E quando superiamo il limite, arrivano segnali: sono i nostri ecosistemi a raccontarcelo. Ora, a Goro, tutto sembra perduto. Non c’è più un’economia delle vongole, e sembrano non esserci soluzioni. A meno di non fare come in Tunisia e ragionare, anche in Italia, sulla possibilità di sviluppare una filiera fondata sul granchio.
Spagna, Mar Menor
Infine il Mar Menor. La più grande laguna salata nel sud della Spagna. Una volta, era un’area selvaggia, mentre oggi è intensamente costruito. Nel 2019 il Mar Menor è collassato su se stesso diventando una zuppa verde a causa della Caulerpa taxifolia, una pianta aliena, arrivata dall’Oceano Indiano. Oggi questa specie ha invaso il Mediterraneo.
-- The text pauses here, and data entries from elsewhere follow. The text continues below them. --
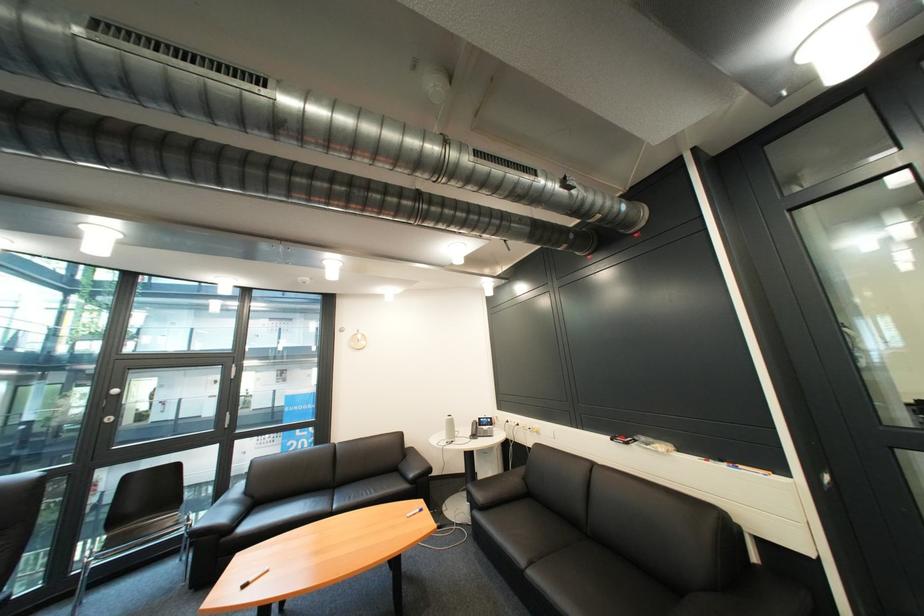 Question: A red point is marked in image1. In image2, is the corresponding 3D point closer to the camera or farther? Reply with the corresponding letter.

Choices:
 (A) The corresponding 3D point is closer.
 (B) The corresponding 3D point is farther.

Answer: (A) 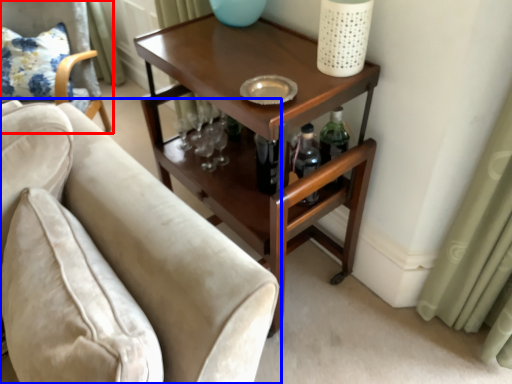 Question: Which point is closer to the camera, chair (highlighted by a red box) or studio couch (highlighted by a blue box)?

Choices:
 (A) chair
 (B) studio couch

Answer: (B) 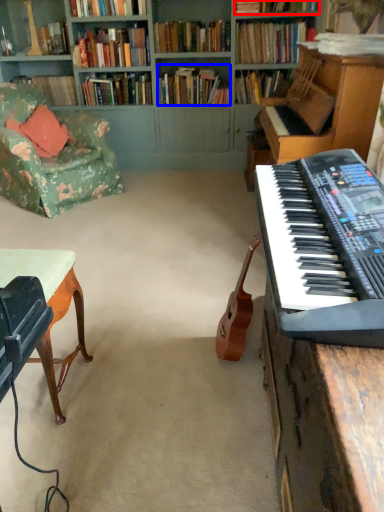 Question: Which object is further to the camera taking this photo, book (highlighted by a red box) or book (highlighted by a blue box)?

Choices:
 (A) book
 (B) book

Answer: (B) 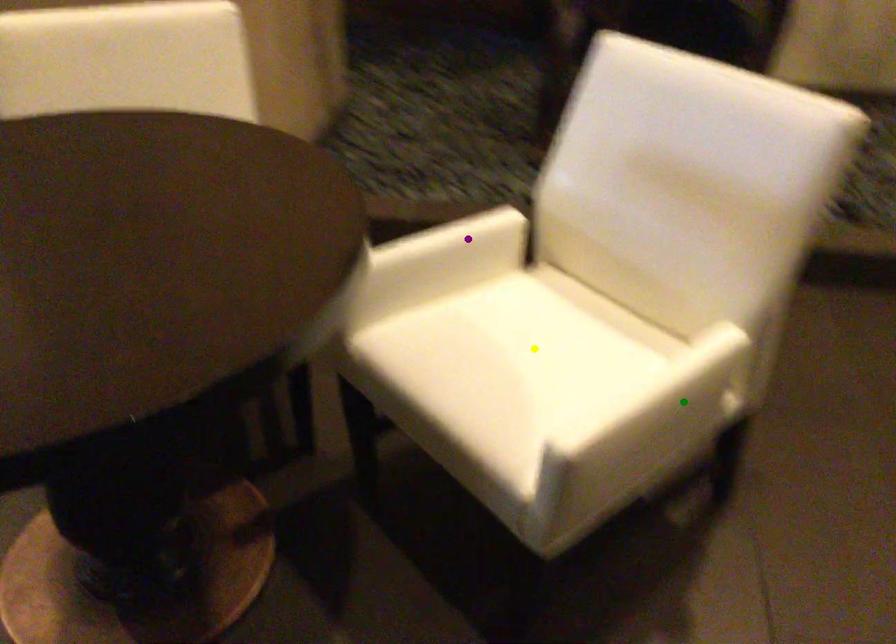 Order these from nearest to farthest:
A) green point
B) yellow point
C) purple point

green point, yellow point, purple point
E, negli ultimi anni, questa invasione è stata aggravata dal fatto che il Mar Menor è diventato l’orto d’Europa: il fertilizzante usato per gli orti ha fertilizzato anche la caulerpa, che si è fertilizzata a tal punto da morire per anossia. Il Mar Menor è il primo caso di un ecosistema di cui abbiamo potuto vedere la morte.
Quello del Mar Menor è diventato un caso nazionale. Teresa Vicente, una giurista di Murcia, ha però avuto l’idea di trasformarlo in un soggetto giuridico. Coi suoi collaboratori si è impegnata in tal senso, creando un’iniziativa popolare di grandissimo impatto, che ha portato alla raccolta di 640.000 firme fisiche, e poi alla discussione e approvazione di una legge che lo riconoscesse come tale nel 2021.
Quella del Mar Menor è stata una sorta di rivoluzione copernicana, un cambiamento di paradigma, il primo di tanti possibili casi analoghi. Nel caso del Mar Menor, la giurisprudenza si è messa al servizio dell’ecosistema.
Tutelare, essere parte della soluzione
Il Mar Menor presenta in piccolo tutti i fattori presenti anche nel Mediterraneo. Oggi il Mediterraneo sta lanciando un grido di allarme, che dobbiamo essere in grado di cogliere. La strada giusta è la strada della tutela, della conservazione, di sentirsi parte della soluzione. Il Mediterraneo è una parte di noi e lo dobbiamo difendere perché dal suo benessere dipende anche il nostro benessere.